Physical Therapist Education – Overview
See Curriculum and Continuing Education for more information.
The first step in any Physical Therapist’s career is the completion of the proper education needed to apply for licensure according the requirements of each state. Generally speaking, all prospective Physical Therapists must complete a undergraduate degree in a field of their choice, and a graduate degree from an accredited Physical Therapist program before taking the national licensure examination required to become a Physical Therapist in their state of choice. It is important to note that, up until the 1990′s, many Physical Therapists were required only to complete a Bachelor of Science of Physical Therapy. However, as a result of the rapidly changing role and demand of qualified Physical Therapists, most can expect to complete a Doctor of Physical Therapy program in order to practice in the United States. These programs are designed to provide future Physical Therapists with the knowledge, skills, and abilities necessary for an individual to pursue a career as a Physical Therapist.
There are currently 212 Physical Therapist programs accredited by the Commission on Accreditation in Physical Education (CAPTE). Of these programs, 203 offer a Doctor of Physical Therapy (DPT) degree, and 9 offer a Master of Physical Therapy (MPT) or Master of Science in Physical Therapy (MSPT) degree. For acceptance into a Physical Therapy program of education, an applicant must typically have a Bachelors degree (many majors are acceptable) and prerequisite coursework in biology, chemistry, anatomy, physiology, physics, psychology, and statistics. There are many 4-year undergraduate programs that offer a Bachelor of Science program with emphases in exercise sciences, kinesiology, anatomy, or a pre-physical therapy option that will offer all or much of the prequisite coursework required for entry into an accredited Physical Therapy graduate program required for licensure as a Physical Therapist.

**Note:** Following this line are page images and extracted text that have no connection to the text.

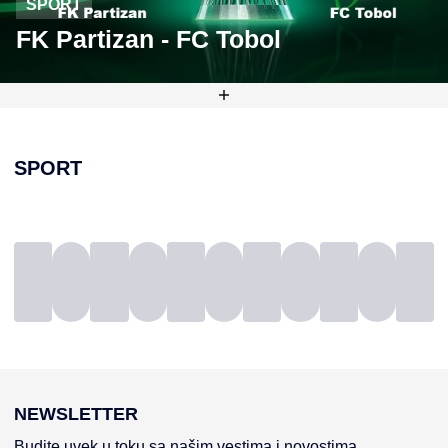
SPORT
FK Partizan - FC Tobol
SPORT
NEWSLETTER
Budite uvek u toku sa našim vestima i novostima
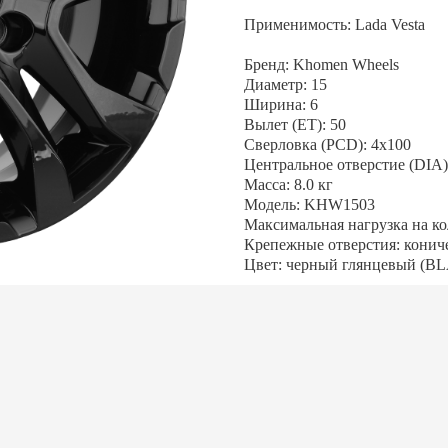
Применимость: Lada Vesta
Бренд: Khomen Wheels
Диаметр: 15
Ширина: 6
Вылет (ET): 50
Сверловка (PCD): 4x100
Центральное отверстие (DIA):
Масса: 8.0 кг
Модель: KHW1503
Максимальная нагрузка на кол
Крепежные отверстия: конич
Цвет: черный глянцевый (B
АЛИСЬ ВОПРОСЫ?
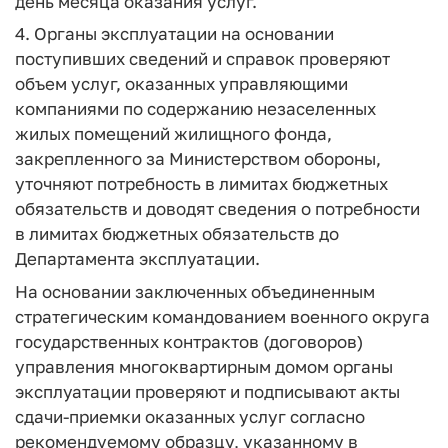
день месяца оказания услуг.
4. Органы эксплуатации на основании
поступивших сведений и справок проверяют
объем услуг, оказанных управляющими
компаниями по содержанию незаселенных
жилых помещений жилищного фонда,
закрепленного за Министерством обороны,
уточняют потребность в лимитах бюджетных
обязательств и доводят сведения о потребности
в лимитах бюджетных обязательств до
Департамента эксплуатации.
На основании заключенных объединенным
стратегическим командованием военного округа
государственных контрактов (договоров)
управления многоквартирным домом органы
эксплуатации проверяют и подписывают акты
сдачи-приемки оказанных услуг согласно
рекомендуемому образцу, указанному в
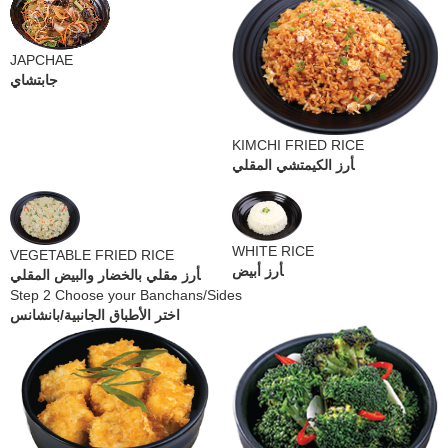
JAPCHAE
جابتشاي
KIMCHI FRIED RICE
أرز الكيمتشي المقلي
WHITE RICE
VEGETABLE FRIED RICE
أرز أبيض
أرز مقلي بالخضار والبيض المقلي
Step 2 Choose your Banchans/Sides
اختر الأطباق الجانبية/بانشانس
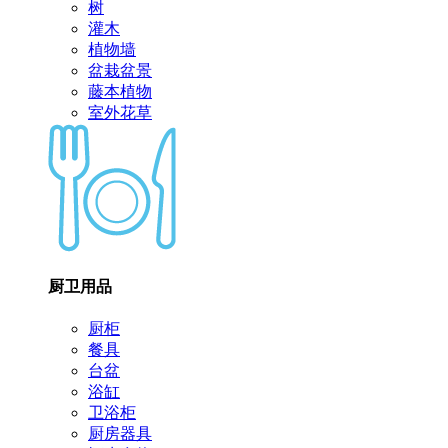
树
灌木
植物墙
盆栽盆景
藤本植物
室外花草
厨卫用品
厨柜
餐具
台盆
浴缸
卫浴柜
厨房器具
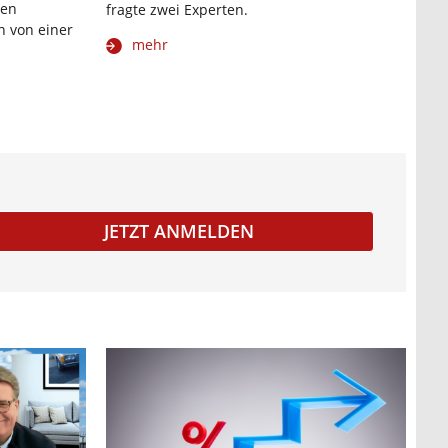
nen
fragte zwei Experten.
n von einer
mehr
JETZT ANMELDEN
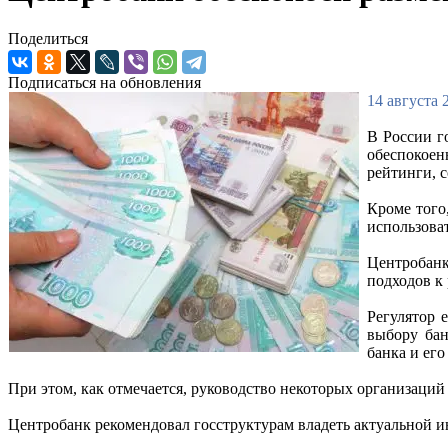
Поделиться
Подписаться на обновления
14 августа 
В России г
обеспокоен
рейтинги, 
Кроме того
использова
Центробанк
подходов к
Регулятор 
выбору бан
банка и ег
При этом, как отмечается, руководство некоторых организаций
Центробанк рекомендовал госструктурам владеть актуальной и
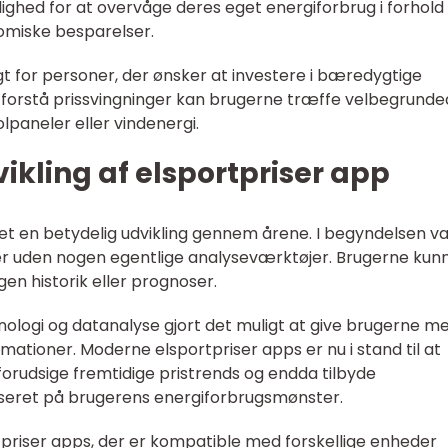
ghed for at overvåge deres eget energiforbrug i forhold t
onomiske besparelser.
gt for personer, der ønsker at investere i bæredygtige
g forstå prissvingninger kan brugerne træffe velbegrund
lpaneler eller vindenergi.
ikling af elsportpriser app
t en betydelig udvikling gennem årene. I begyndelsen va
ter uden nogen egentlige analyseværktøjer. Brugerne kun
gen historik eller prognoser.
knologi og datanalyse gjort det muligt at give brugerne m
tioner. Moderne elsportpriser apps er nu i stand til at
 forudsige fremtidige pristrends og endda tilbyde
seret på brugerens energiforbrugsmønster.
priser apps, der er kompatible med forskellige enheder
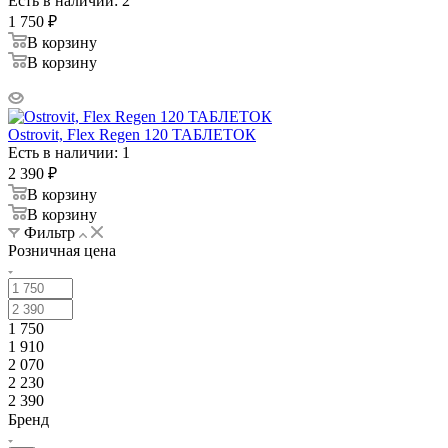
Есть в наличии: 2
1 750
₽
В корзину
В корзину
Ostrovit, Flex Regen 120 ТАБЛЕТОК
Есть в наличии: 1
2 390
₽
В корзину
В корзину
Фильтр
Розничная цена
1 750
1 910
2 070
2 230
2 390
Бренд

Currently, either a Master of Physical Therapy (MPT) or Doctor of Physical Therapy (DPT) degree accredited by the Commission on Accreditation in Physical Education (CAPTE) will prepare a potential Physical Therapist for licensure in all 50 states. However, CAPTE will require that all programs offer a Doctor of Physical Therapy (DPT) effective by the end of 2015. Should you currently be looking at how to become a Physical Therapist, you can probably expect that you will need to complete a Doctor of Physical Therapy degree in order to practice Physical Therapy in the future.